Once the pictures are removed, restate the listing word for word.

▶ **SUPPLIED DATA**:
┏━━
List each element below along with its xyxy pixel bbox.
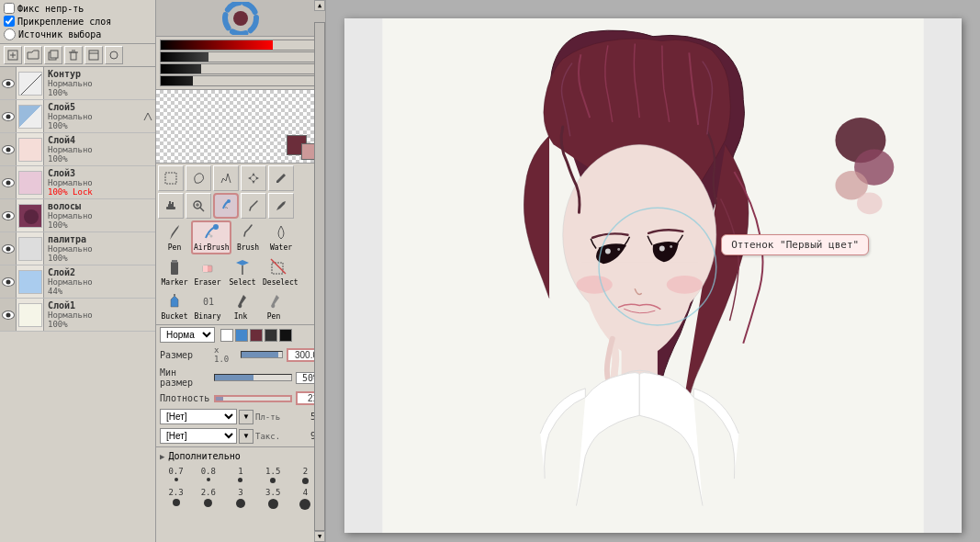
attach-checkbox[interactable] [4, 16, 15, 27]
layer-visibility[interactable] [0, 133, 17, 165]
brush-label[interactable]: Brush [231, 221, 265, 254]
pan-tool[interactable] [158, 193, 184, 219]
fix-checkbox[interactable] [4, 3, 15, 14]
layer-settings-button[interactable] [84, 46, 103, 64]
color-preset-black[interactable] [279, 329, 292, 342]
layer-visibility[interactable] [0, 299, 17, 331]
dropdown1-btn[interactable]: ▼ [239, 410, 253, 424]
dropdown2-prefix: Такс. [255, 432, 292, 441]
brush-tool[interactable] [241, 193, 266, 219]
layer-visibility[interactable] [0, 265, 17, 298]
layer-visibility[interactable] [0, 100, 17, 132]
layer-item[interactable]: Слой4 Нормально 100% [0, 133, 155, 166]
size-dot-26[interactable]: 2.6 [194, 488, 222, 510]
size-dot-label-15: 1.5 [265, 467, 280, 476]
slider-dark1[interactable] [160, 51, 321, 62]
dropdown2-btn[interactable]: ▼ [239, 429, 253, 444]
layer-item[interactable]: Слой1 Нормально 100% [0, 299, 155, 332]
fix-label: Фикс непр-ть [17, 4, 84, 14]
color-wheel[interactable] [213, 2, 268, 35]
scroll-down-arrow[interactable]: ▼ [314, 531, 325, 542]
marker-text: Marker [160, 278, 189, 287]
eraser-text: Eraser [193, 278, 222, 287]
binary-label[interactable]: 01 Binary [191, 290, 224, 322]
layer-visibility[interactable] [0, 166, 17, 198]
dropdown2-row: [Нет] ▼ Такс. 95 [160, 428, 321, 444]
lasso-tool[interactable] [186, 165, 211, 191]
move-tool[interactable] [241, 165, 266, 191]
color-presets [220, 329, 292, 342]
airbrush-tool[interactable] [213, 193, 239, 219]
scroll-up-arrow[interactable]: ▲ [314, 0, 325, 11]
slider-red[interactable] [160, 40, 321, 51]
new-folder-button[interactable] [24, 46, 42, 64]
brush-settings: Норма Размер x 1.0 Мин размер [156, 325, 325, 446]
auto-select-tool[interactable] [213, 165, 239, 191]
selection-rect-tool[interactable] [158, 165, 184, 191]
size-dot-07[interactable]: 0.7 [162, 467, 190, 484]
pen2-label[interactable]: Pen [257, 290, 290, 322]
size-dot-1[interactable]: 1 [226, 467, 254, 484]
layer-visibility[interactable] [0, 232, 17, 265]
dropdown2-select[interactable]: [Нет] [160, 428, 237, 444]
slider-dark2[interactable] [160, 63, 321, 74]
pen-tool-btn[interactable] [268, 193, 294, 219]
water-label[interactable]: Water [265, 221, 298, 254]
size-dot-23[interactable]: 2.3 [162, 488, 190, 510]
layer-item[interactable]: Слой5 Нормально 100% [0, 100, 155, 133]
size-dot-3[interactable]: 3 [226, 488, 254, 510]
size-dots-grid: 0.7 0.8 1 1.5 2 2.3 [160, 463, 321, 514]
layer-item[interactable]: Слой3 Нормально 100% Lock [0, 166, 155, 199]
eraser-label[interactable]: Eraser [191, 256, 224, 288]
color-preset-blue[interactable] [235, 329, 248, 342]
additional-header[interactable]: ▶ Дополнительно [160, 449, 321, 463]
eye-icon [2, 79, 15, 88]
size-dot-15[interactable]: 1.5 [259, 467, 287, 484]
layer-mode: Нормально [48, 145, 152, 154]
density-slider[interactable] [214, 395, 292, 402]
size-dot-35[interactable]: 3.5 [259, 488, 287, 510]
svg-point-18 [276, 181, 278, 183]
color-preset-dark[interactable] [250, 329, 263, 342]
canvas-surface[interactable]: Оттенок "Первый цвет" [344, 18, 962, 533]
zoom-tool[interactable] [186, 193, 211, 219]
svg-line-24 [200, 208, 204, 211]
bucket-label[interactable]: Bucket [158, 290, 191, 322]
fix-row: Фикс непр-ть [4, 2, 152, 15]
copy-layer-button[interactable] [44, 46, 62, 64]
ink-label[interactable]: Ink [224, 290, 257, 322]
merge-button[interactable] [105, 46, 123, 64]
deselect-label-cell[interactable]: Deselect [261, 256, 298, 288]
source-radio[interactable] [4, 28, 16, 40]
color-preset-white[interactable] [220, 329, 233, 342]
layer-thumb [17, 166, 44, 198]
pen-label[interactable]: Pen [158, 221, 191, 254]
size-dot-icon-08 [207, 478, 210, 481]
eyedropper-tool[interactable] [268, 165, 294, 191]
blend-mode-select[interactable]: Норма [160, 327, 215, 343]
select-label-cell[interactable]: Select [224, 256, 261, 288]
layer-visibility[interactable] [0, 67, 17, 99]
delete-layer-button[interactable] [64, 46, 83, 64]
size-dot-08[interactable]: 0.8 [194, 467, 222, 484]
layer-item[interactable]: Контур Нормально 100% [0, 67, 155, 100]
min-size-slider[interactable] [214, 374, 292, 381]
layer-item[interactable]: Слой2 Нормально 44% [0, 265, 155, 299]
color-preset-darkgray[interactable] [265, 329, 277, 342]
additional-section: ▶ Дополнительно 0.7 0.8 1 1.5 2 [156, 446, 325, 515]
slider-dark3[interactable] [160, 75, 321, 86]
layer-item[interactable]: палитра Нормально 100% [0, 232, 155, 265]
new-layer-button[interactable] [4, 46, 22, 64]
layer-name: Слой4 [48, 135, 152, 145]
select-text: Select [226, 278, 259, 287]
middle-scrollbar[interactable]: ▲ ▼ [314, 0, 325, 542]
middle-panel: ≡ ⇄ [156, 0, 326, 542]
dropdown1-select[interactable]: [Нет] [160, 409, 237, 424]
airbrush-label[interactable]: AirBrush [191, 220, 231, 254]
layer-item[interactable]: волосы Нормально 100% [0, 199, 155, 232]
layer-name: Слой3 [48, 168, 152, 178]
pen2-text: Pen [259, 312, 288, 321]
layer-visibility[interactable] [0, 199, 17, 231]
marker-label[interactable]: Marker [158, 256, 191, 288]
size-slider[interactable] [241, 351, 283, 358]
┗━━
▶ **TASK SOLUTION**:
List each element below along with its xyxy pixel bbox.
attach-checkbox[interactable] [4, 16, 15, 27]
layer-visibility[interactable] [0, 133, 17, 165]
brush-label[interactable]: Brush [231, 221, 265, 254]
pan-tool[interactable] [158, 193, 184, 219]
fix-checkbox[interactable] [4, 3, 15, 14]
layer-settings-button[interactable] [84, 46, 103, 64]
color-preset-black[interactable] [279, 329, 292, 342]
layer-visibility[interactable] [0, 299, 17, 331]
dropdown1-btn[interactable]: ▼ [239, 410, 253, 424]
dropdown2-prefix: Такс. [255, 432, 292, 441]
brush-tool[interactable] [241, 193, 266, 219]
layer-visibility[interactable] [0, 265, 17, 298]
layer-visibility[interactable] [0, 100, 17, 132]
layer-item[interactable]: Слой4 Нормально 100% [0, 133, 155, 166]
size-dot-26[interactable]: 2.6 [194, 488, 222, 510]
size-dot-label-15: 1.5 [265, 467, 280, 476]
slider-dark1[interactable] [160, 51, 321, 62]
dropdown2-btn[interactable]: ▼ [239, 429, 253, 444]
layer-item[interactable]: Слой1 Нормально 100% [0, 299, 155, 332]
fix-label: Фикс непр-ть [17, 4, 84, 14]
color-wheel[interactable] [213, 2, 268, 35]
scroll-down-arrow[interactable]: ▼ [314, 531, 325, 542]
marker-text: Marker [160, 278, 189, 287]
eraser-text: Eraser [193, 278, 222, 287]
binary-label[interactable]: 01 Binary [191, 290, 224, 322]
layer-visibility[interactable] [0, 166, 17, 198]
dropdown2-row: [Нет] ▼ Такс. 95 [160, 428, 321, 444]
lasso-tool[interactable] [186, 165, 211, 191]
move-tool[interactable] [241, 165, 266, 191]
color-presets [220, 329, 292, 342]
airbrush-tool[interactable] [213, 193, 239, 219]
scroll-up-arrow[interactable]: ▲ [314, 0, 325, 11]
slider-red[interactable] [160, 40, 321, 51]
new-folder-button[interactable] [24, 46, 42, 64]
brush-settings: Норма Размер x 1.0 Мин размер [156, 325, 325, 446]
auto-select-tool[interactable] [213, 165, 239, 191]
selection-rect-tool[interactable] [158, 165, 184, 191]
size-dot-07[interactable]: 0.7 [162, 467, 190, 484]
pen2-label[interactable]: Pen [257, 290, 290, 322]
size-dot-1[interactable]: 1 [226, 467, 254, 484]
layer-visibility[interactable] [0, 232, 17, 265]
dropdown2-select[interactable]: [Нет] [160, 428, 237, 444]
slider-dark2[interactable] [160, 63, 321, 74]
pen-tool-btn[interactable] [268, 193, 294, 219]
water-label[interactable]: Water [265, 221, 298, 254]
size-dot-23[interactable]: 2.3 [162, 488, 190, 510]
layer-item[interactable]: Слой5 Нормально 100% [0, 100, 155, 133]
size-dot-3[interactable]: 3 [226, 488, 254, 510]
size-dots-grid: 0.7 0.8 1 1.5 2 2.3 [160, 463, 321, 514]
layer-item[interactable]: Слой3 Нормально 100% Lock [0, 166, 155, 199]
eraser-label[interactable]: Eraser [191, 256, 224, 288]
color-preset-blue[interactable] [235, 329, 248, 342]
additional-header[interactable]: ▶ Дополнительно [160, 449, 321, 463]
eye-icon [2, 79, 15, 88]
size-dot-15[interactable]: 1.5 [259, 467, 287, 484]
layer-mode: Нормально [48, 145, 152, 154]
density-slider[interactable] [214, 395, 292, 402]
size-dot-35[interactable]: 3.5 [259, 488, 287, 510]
svg-point-18 [276, 181, 278, 183]
color-preset-dark[interactable] [250, 329, 263, 342]
canvas-surface[interactable]: Оттенок "Первый цвет" [344, 18, 962, 533]
zoom-tool[interactable] [186, 193, 211, 219]
svg-line-24 [200, 208, 204, 211]
bucket-label[interactable]: Bucket [158, 290, 191, 322]
fix-row: Фикс непр-ть [4, 2, 152, 15]
copy-layer-button[interactable] [44, 46, 62, 64]
ink-label[interactable]: Ink [224, 290, 257, 322]
merge-button[interactable] [105, 46, 123, 64]
deselect-label-cell[interactable]: Deselect [261, 256, 298, 288]
source-radio[interactable] [4, 28, 16, 40]
color-preset-white[interactable] [220, 329, 233, 342]
layer-thumb [17, 166, 44, 198]
pen-label[interactable]: Pen [158, 221, 191, 254]
size-dot-icon-08 [207, 478, 210, 481]
eyedropper-tool[interactable] [268, 165, 294, 191]
blend-mode-select[interactable]: Норма [160, 327, 215, 343]
select-label-cell[interactable]: Select [224, 256, 261, 288]
layer-visibility[interactable] [0, 67, 17, 99]
delete-layer-button[interactable] [64, 46, 83, 64]
size-dot-08[interactable]: 0.8 [194, 467, 222, 484]
layer-item[interactable]: Контур Нормально 100% [0, 67, 155, 100]
min-size-slider[interactable] [214, 374, 292, 381]
layer-item[interactable]: Слой2 Нормально 44% [0, 265, 155, 299]
color-preset-darkgray[interactable] [265, 329, 277, 342]
additional-section: ▶ Дополнительно 0.7 0.8 1 1.5 2 [156, 446, 325, 515]
slider-dark3[interactable] [160, 75, 321, 86]
layer-item[interactable]: палитра Нормально 100% [0, 232, 155, 265]
new-layer-button[interactable] [4, 46, 22, 64]
layer-name: Слой4 [48, 135, 152, 145]
select-text: Select [226, 278, 259, 287]
middle-scrollbar[interactable]: ▲ ▼ [314, 0, 325, 542]
middle-panel: ≡ ⇄ [156, 0, 326, 542]
dropdown1-select[interactable]: [Нет] [160, 409, 237, 424]
airbrush-label[interactable]: AirBrush [191, 220, 231, 254]
layer-item[interactable]: волосы Нормально 100% [0, 199, 155, 232]
layer-name: Слой3 [48, 168, 152, 178]
pen2-text: Pen [259, 312, 288, 321]
layer-visibility[interactable] [0, 199, 17, 231]
marker-label[interactable]: Marker [158, 256, 191, 288]
size-slider[interactable] [241, 351, 283, 358]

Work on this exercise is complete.